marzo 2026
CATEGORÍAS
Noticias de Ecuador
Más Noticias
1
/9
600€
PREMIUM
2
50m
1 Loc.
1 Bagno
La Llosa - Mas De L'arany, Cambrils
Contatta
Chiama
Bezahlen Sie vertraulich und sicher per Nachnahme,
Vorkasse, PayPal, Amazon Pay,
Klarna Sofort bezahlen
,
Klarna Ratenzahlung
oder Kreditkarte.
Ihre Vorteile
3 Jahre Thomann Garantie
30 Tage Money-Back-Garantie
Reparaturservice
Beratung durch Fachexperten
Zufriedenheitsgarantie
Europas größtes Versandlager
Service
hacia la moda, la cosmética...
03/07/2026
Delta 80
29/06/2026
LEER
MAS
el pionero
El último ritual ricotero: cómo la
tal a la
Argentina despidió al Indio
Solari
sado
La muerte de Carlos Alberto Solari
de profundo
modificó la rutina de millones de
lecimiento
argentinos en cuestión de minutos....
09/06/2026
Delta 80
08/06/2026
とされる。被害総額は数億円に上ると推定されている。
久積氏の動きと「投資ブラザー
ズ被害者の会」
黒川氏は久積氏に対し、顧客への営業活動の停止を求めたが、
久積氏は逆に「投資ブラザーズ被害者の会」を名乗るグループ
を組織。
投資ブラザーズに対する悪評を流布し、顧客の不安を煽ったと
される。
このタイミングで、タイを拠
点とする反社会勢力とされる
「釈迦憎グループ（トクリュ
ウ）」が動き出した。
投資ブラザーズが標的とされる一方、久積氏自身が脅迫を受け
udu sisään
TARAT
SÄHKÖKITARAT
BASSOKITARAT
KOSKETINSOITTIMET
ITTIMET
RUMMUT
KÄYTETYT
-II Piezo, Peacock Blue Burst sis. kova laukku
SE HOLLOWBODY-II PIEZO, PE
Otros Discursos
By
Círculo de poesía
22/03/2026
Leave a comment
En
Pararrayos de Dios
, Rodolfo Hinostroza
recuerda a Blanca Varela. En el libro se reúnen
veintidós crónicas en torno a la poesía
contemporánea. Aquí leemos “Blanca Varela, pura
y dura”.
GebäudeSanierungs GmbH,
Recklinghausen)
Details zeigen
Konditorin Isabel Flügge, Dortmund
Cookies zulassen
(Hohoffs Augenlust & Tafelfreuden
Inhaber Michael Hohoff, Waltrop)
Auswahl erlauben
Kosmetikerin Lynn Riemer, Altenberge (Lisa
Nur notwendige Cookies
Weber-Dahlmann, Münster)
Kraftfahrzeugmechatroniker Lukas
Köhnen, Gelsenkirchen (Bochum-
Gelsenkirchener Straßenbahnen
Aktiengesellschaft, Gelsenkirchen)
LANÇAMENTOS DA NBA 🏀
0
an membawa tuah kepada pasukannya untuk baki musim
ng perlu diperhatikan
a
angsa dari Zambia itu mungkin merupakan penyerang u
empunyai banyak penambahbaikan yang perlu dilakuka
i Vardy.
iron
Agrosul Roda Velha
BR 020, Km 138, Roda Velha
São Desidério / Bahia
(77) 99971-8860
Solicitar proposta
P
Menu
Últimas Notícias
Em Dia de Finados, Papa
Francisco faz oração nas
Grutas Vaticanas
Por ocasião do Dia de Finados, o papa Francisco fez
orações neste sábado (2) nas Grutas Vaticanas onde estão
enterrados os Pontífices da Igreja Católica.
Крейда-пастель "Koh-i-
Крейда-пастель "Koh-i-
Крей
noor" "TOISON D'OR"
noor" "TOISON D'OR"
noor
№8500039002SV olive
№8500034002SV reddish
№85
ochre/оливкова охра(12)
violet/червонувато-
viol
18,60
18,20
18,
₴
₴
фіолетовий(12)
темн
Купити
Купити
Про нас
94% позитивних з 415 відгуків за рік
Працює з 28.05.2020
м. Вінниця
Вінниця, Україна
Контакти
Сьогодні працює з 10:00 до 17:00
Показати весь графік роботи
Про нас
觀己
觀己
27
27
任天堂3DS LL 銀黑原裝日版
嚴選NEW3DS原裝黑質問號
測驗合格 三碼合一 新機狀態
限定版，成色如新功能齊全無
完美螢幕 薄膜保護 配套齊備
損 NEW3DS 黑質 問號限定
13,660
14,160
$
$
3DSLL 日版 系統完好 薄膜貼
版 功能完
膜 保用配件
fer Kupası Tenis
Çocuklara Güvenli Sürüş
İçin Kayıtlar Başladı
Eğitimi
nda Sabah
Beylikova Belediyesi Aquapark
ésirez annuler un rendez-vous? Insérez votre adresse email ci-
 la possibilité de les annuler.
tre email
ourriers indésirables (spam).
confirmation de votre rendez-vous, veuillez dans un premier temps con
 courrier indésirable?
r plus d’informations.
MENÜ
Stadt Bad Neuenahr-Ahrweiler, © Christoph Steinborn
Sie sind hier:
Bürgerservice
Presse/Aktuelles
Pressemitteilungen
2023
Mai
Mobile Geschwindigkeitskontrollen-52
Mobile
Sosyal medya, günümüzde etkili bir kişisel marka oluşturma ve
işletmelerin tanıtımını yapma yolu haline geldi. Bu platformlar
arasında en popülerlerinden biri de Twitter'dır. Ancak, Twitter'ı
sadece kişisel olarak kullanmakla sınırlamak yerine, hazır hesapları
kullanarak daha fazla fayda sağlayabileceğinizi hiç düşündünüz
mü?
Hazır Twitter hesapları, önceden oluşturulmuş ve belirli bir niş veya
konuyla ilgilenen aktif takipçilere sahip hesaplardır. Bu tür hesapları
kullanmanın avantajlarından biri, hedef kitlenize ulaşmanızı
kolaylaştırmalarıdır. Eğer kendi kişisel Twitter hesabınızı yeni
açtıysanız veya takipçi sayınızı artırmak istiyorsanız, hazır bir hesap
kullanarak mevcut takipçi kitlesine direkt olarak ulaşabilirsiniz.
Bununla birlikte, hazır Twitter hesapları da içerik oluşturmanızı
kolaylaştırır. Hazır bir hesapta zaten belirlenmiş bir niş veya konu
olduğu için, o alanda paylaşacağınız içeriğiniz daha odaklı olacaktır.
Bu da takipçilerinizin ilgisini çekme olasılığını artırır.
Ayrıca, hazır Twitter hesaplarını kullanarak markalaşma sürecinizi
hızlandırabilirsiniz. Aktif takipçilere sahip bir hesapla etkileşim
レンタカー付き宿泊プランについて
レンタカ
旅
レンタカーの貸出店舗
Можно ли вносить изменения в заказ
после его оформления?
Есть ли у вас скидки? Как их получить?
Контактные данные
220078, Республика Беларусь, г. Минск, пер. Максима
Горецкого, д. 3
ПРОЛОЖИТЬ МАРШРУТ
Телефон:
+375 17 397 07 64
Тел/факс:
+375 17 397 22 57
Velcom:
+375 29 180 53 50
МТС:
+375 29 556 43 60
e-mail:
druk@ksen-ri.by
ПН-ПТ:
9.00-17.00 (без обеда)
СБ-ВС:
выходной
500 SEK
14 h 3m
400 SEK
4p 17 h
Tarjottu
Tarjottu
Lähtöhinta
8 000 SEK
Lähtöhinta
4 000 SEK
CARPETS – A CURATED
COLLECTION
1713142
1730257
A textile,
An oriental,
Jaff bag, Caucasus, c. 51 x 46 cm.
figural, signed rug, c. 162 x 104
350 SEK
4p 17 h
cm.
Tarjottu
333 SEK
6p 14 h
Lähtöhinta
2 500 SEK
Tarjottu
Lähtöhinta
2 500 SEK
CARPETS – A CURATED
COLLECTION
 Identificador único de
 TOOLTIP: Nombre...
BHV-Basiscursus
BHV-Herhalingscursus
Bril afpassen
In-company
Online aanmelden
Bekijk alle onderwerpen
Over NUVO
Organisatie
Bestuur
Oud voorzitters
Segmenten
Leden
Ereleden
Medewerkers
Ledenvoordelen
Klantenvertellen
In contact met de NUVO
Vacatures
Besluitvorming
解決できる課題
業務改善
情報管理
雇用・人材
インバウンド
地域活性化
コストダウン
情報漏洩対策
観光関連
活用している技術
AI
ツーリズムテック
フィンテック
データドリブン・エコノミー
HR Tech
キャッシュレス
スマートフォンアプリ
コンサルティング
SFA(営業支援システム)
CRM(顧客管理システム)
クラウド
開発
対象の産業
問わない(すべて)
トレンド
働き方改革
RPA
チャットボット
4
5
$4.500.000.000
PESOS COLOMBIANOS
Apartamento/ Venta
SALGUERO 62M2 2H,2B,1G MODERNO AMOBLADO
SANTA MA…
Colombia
══════════════════════════════
**YOUR TASK:**
Please reply with an exact copy of the lines above, starting at the first and ending at the line that holds "3 Jahre Thomann Garantie".

**RESULT FOR THIS EXERCISE:**
marzo 2026
CATEGORÍAS
Noticias de Ecuador
Más Noticias
1
/9
600€
PREMIUM
2
50m
1 Loc.
1 Bagno
La Llosa - Mas De L'arany, Cambrils
Contatta
Chiama
Bezahlen Sie vertraulich und sicher per Nachnahme,
Vorkasse, PayPal, Amazon Pay,
Klarna Sofort bezahlen
,
Klarna Ratenzahlung
oder Kreditkarte.
Ihre Vorteile
3 Jahre Thomann Garantie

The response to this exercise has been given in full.